Israel will soon roll out a “green passport” program that will enable anyone who has had coronavirus to travel more freely abroad, coronavirus commissioner Prof. Nachman Ash said Thursday.
Prof. Ash delivered his first public address on Thursday evening, during which he informed the public that millions of serological antibody tests would be delivered to the various health funds and that people who think they might have had the virus can go and be checked. If they test positive for antibodies, they will receive the green passport. In addition, anyone who was diagnosed with the virus and recovered can obtain the passport.
The exact details of what will come with the passport are still in development, Ash said, although one can surmise that the program could keep hundreds of thousands and potential more than a million Israelis out of isolation.
So far, 332,937 Israelis have tested positive for the coronavirus, according to Health Ministry statistics. A nationwide serological survey conducted by the ministry from July to September found that 5.5% of Israelis – around 487,000 Israelis – had the virus, a number that has only increased since then. In areas of high infection, serological studies have shown that as much as 9% of the community was infected.
Meanwhile, Prof. Ash warned that the country should prepare for at least another year of dealing with the pandemic, adding that “a third lockdown is definitely on the agenda.”
Ash noted that the country saw an increase in the number of new diagnoses in recent days.
Israel on Thursday saw more than 1,000 new cases of COVID-19 in 24 hours, for the first time since the end of the second lockdown last month, although the positivity rate for tests remained below 2%.
“I and all the leaders of the fight against coronavirus see the heavy prices you are paying and the responsible way you are behaving,” Ash said. “You are sacrificing a great deal and working alongside us for the health of the nation,” said Ash.
“Unfortunately, there are also irresponsible people who pose a danger to all of us, those who do not wear masks, who hold mass gatherings.
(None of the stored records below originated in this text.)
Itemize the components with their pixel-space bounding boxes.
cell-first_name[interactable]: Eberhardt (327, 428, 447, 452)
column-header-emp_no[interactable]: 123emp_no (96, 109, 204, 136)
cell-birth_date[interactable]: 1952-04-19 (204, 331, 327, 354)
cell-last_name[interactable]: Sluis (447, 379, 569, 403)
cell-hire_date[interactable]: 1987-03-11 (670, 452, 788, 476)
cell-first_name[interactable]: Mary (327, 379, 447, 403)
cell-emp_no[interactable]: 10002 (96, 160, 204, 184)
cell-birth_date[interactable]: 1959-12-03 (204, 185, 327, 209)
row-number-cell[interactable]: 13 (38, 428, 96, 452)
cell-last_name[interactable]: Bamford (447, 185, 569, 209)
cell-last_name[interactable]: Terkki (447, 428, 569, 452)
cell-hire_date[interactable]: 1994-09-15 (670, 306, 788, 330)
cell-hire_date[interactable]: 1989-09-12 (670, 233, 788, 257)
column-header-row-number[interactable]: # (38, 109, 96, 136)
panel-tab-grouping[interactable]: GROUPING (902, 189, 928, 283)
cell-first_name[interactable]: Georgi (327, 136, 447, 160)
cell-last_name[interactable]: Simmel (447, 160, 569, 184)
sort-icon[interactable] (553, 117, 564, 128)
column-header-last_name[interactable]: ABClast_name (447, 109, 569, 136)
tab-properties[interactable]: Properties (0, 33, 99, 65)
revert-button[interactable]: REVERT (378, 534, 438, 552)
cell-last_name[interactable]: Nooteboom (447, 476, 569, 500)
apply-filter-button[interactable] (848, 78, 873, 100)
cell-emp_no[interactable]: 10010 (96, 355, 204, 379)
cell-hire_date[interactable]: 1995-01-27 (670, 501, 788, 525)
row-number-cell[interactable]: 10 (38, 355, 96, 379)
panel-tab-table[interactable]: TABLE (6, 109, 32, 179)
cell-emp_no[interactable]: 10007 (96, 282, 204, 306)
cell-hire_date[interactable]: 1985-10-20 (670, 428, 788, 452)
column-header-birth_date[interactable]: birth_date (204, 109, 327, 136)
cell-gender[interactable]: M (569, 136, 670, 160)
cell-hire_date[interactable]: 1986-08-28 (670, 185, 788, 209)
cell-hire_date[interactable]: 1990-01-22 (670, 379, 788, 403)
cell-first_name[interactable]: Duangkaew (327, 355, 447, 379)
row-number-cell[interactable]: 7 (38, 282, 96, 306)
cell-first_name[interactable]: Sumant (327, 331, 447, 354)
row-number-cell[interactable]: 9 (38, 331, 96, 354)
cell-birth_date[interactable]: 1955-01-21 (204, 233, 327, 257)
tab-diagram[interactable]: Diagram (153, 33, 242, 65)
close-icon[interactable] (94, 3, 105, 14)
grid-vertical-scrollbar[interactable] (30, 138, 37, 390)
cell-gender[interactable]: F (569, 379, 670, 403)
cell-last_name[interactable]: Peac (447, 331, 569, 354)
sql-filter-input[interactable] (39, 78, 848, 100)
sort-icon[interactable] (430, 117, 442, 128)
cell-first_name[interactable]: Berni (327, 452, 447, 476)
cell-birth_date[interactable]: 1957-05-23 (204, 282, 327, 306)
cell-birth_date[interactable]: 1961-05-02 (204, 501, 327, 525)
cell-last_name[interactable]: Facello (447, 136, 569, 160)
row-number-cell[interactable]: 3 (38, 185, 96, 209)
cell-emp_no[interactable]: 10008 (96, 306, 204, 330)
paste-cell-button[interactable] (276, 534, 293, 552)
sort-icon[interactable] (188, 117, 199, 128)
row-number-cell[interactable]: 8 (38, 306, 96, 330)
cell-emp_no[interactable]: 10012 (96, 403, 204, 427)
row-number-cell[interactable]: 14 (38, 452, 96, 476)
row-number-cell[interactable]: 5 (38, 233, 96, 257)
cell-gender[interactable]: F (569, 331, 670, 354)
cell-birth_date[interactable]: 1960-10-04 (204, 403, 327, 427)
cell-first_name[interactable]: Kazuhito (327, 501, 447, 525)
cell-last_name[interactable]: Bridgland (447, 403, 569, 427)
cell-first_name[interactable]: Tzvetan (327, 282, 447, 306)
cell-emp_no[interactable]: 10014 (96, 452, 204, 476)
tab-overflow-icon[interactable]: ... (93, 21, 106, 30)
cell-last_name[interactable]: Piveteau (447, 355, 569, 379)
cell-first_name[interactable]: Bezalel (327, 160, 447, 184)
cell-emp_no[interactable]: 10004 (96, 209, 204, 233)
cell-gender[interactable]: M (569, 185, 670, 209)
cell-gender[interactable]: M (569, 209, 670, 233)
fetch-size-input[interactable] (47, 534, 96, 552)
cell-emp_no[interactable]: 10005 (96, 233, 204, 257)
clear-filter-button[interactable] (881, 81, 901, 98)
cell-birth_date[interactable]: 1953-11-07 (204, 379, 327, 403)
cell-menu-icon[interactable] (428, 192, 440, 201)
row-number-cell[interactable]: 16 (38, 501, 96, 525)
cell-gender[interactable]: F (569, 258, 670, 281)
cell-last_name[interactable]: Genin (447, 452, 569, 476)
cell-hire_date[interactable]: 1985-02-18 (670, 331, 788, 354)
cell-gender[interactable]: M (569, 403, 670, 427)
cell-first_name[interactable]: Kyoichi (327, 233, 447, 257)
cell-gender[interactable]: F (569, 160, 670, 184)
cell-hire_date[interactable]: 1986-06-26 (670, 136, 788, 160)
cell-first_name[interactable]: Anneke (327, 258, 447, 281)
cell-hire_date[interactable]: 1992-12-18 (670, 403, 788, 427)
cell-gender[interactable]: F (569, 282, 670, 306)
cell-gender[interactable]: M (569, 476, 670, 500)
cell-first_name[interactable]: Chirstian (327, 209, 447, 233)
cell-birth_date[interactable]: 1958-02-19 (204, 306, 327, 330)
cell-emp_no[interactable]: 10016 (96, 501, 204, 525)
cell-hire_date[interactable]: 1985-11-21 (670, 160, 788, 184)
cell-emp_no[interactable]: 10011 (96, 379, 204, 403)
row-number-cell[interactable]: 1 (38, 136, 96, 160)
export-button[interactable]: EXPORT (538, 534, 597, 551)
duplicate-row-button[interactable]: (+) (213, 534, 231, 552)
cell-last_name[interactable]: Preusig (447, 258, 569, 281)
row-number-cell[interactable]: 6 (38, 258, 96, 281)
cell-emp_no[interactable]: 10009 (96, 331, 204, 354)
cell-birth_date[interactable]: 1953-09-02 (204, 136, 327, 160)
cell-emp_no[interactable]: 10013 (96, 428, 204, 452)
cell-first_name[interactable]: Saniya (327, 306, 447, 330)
Most of the nation is being mindful, [but] the minority who downplay [the coronavirus] … seriously endanger us all.”
On the race to acquire a vaccine against coronavirus, Ash said: “We are preparing vigorously to lead a national vaccination campaign for the benefit of all Israeli citizens. At the end of the vaccination campaign, I hope we can declare that the people of Israel have defeated the coronavirus, but it will take more time. There are those who believe that the virus is already behind us, but I see things differently. It’s not going to be easy, it’s not going to be quick.
“My working assumption … is that the coronavirus will be around in the coming year. An effective vaccination of the population will at best take place in 2021 and at worst towards the end of next year. Therefore, we as a country and as citizens must prepare for at least a year in which we are living a coronavirus routine.”
On Friday, several malls, marketplaces and museums opened as part of a pilot program agreed upon by the Health Ministry and other members of the governments. And on Sunday, more students are expected to return to their classrooms.
“There is no room for complacency,” Ash said.
Regarding the race for a vaccine, the commissioner said that his working assumption is that the mass population will only be vaccinated at best by mid-2021 and in the worst case by the end of next year. As such, Israel will be living in the shadow of coronavirus for another year.
“We have more difficult days ahead of us,” he concluded.
Health Ministry chief Chezy Levy also held a press conference on Thursday, in which noted that “as of today, there are 15 red authorities and more orange ones. This serves the restrictions based on the traffic light plan that will be implemented next week,” Levy said. He noted that the basic reproduction rate in Israel, which stands at 1.06, was higher than planned for rolling back restrictions at this stage.
According to Levy, the government would not initiate a lockdown over Chanukah without reason.
He said, “We will track the morbidity and the repercussions of rolling back every restriction. Whether it’s in the market place and shopping, or cultural social activity or leisure. Wherever the increase in morbidity is higher than expected … we will need to contemplate imposing restrictions.”